What you are asked to do -> While leaving the pictures out, set down only the lines from the one with "Give me SVG" through the end of the records, exactly as they stand.

Items from a dataset ->
◆ ◆ ◆ ◆
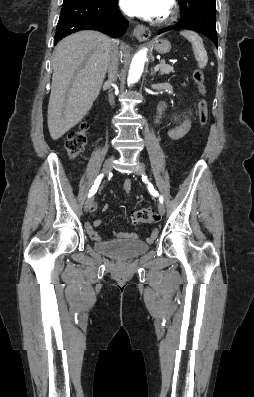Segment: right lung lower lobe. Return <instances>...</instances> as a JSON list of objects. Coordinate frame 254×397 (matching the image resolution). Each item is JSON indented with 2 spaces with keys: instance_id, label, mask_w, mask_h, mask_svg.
I'll return each instance as SVG.
<instances>
[{
  "instance_id": "right-lung-lower-lobe-1",
  "label": "right lung lower lobe",
  "mask_w": 254,
  "mask_h": 397,
  "mask_svg": "<svg viewBox=\"0 0 254 397\" xmlns=\"http://www.w3.org/2000/svg\"><path fill=\"white\" fill-rule=\"evenodd\" d=\"M127 26L128 22L120 14L117 0H64L54 44L80 30H97L117 38Z\"/></svg>"
}]
</instances>
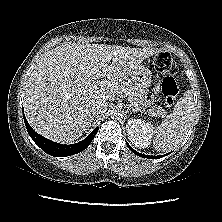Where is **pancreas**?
Wrapping results in <instances>:
<instances>
[{"instance_id": "1", "label": "pancreas", "mask_w": 222, "mask_h": 222, "mask_svg": "<svg viewBox=\"0 0 222 222\" xmlns=\"http://www.w3.org/2000/svg\"><path fill=\"white\" fill-rule=\"evenodd\" d=\"M122 92L128 96L130 103L136 110L154 117H164L166 115V111L162 107L152 106L151 100L147 99L146 90L138 88L133 84H126L122 87Z\"/></svg>"}]
</instances>
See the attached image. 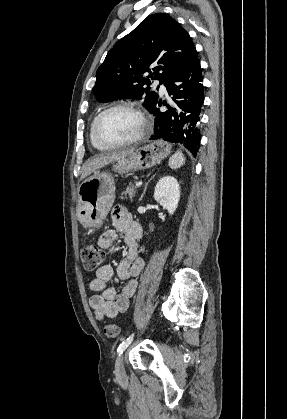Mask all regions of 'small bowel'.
<instances>
[{
  "instance_id": "small-bowel-1",
  "label": "small bowel",
  "mask_w": 287,
  "mask_h": 419,
  "mask_svg": "<svg viewBox=\"0 0 287 419\" xmlns=\"http://www.w3.org/2000/svg\"><path fill=\"white\" fill-rule=\"evenodd\" d=\"M112 224L124 235L127 252L118 264L116 273L120 279L127 280V284L117 293L114 288L106 286L112 277L111 266L105 265L96 271L95 277L91 280L90 289L100 294L90 298V306L96 318L101 321L105 318H115L128 309L130 299L137 289V277L144 268V260L141 257L143 248L139 245L141 229L139 224L132 219L129 210L124 207L114 208ZM116 239V231L109 229L100 235L98 245L109 249L115 244Z\"/></svg>"
}]
</instances>
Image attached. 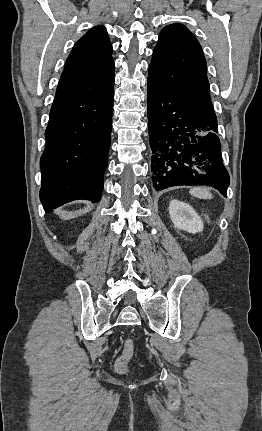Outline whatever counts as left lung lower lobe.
<instances>
[{"label":"left lung lower lobe","mask_w":262,"mask_h":431,"mask_svg":"<svg viewBox=\"0 0 262 431\" xmlns=\"http://www.w3.org/2000/svg\"><path fill=\"white\" fill-rule=\"evenodd\" d=\"M148 131L153 187L207 185L226 196L229 174L217 123L170 91L148 81Z\"/></svg>","instance_id":"obj_1"}]
</instances>
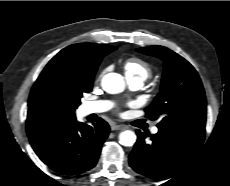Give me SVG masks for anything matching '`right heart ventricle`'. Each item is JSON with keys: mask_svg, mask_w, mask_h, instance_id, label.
<instances>
[{"mask_svg": "<svg viewBox=\"0 0 230 186\" xmlns=\"http://www.w3.org/2000/svg\"><path fill=\"white\" fill-rule=\"evenodd\" d=\"M124 70L127 77L140 78L146 80L152 72L151 66L138 57L128 58L124 62Z\"/></svg>", "mask_w": 230, "mask_h": 186, "instance_id": "obj_1", "label": "right heart ventricle"}]
</instances>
◆ ◆ ◆ ◆
Response for this exercise ->
Give me SVG masks for anything matching '`right heart ventricle`'. Each item is JSON with keys: mask_svg, mask_w, mask_h, instance_id, label.
<instances>
[{"mask_svg": "<svg viewBox=\"0 0 230 186\" xmlns=\"http://www.w3.org/2000/svg\"><path fill=\"white\" fill-rule=\"evenodd\" d=\"M124 70L127 77L140 78L146 80L152 72L151 66L138 57L128 58L124 62Z\"/></svg>", "mask_w": 230, "mask_h": 186, "instance_id": "obj_1", "label": "right heart ventricle"}]
</instances>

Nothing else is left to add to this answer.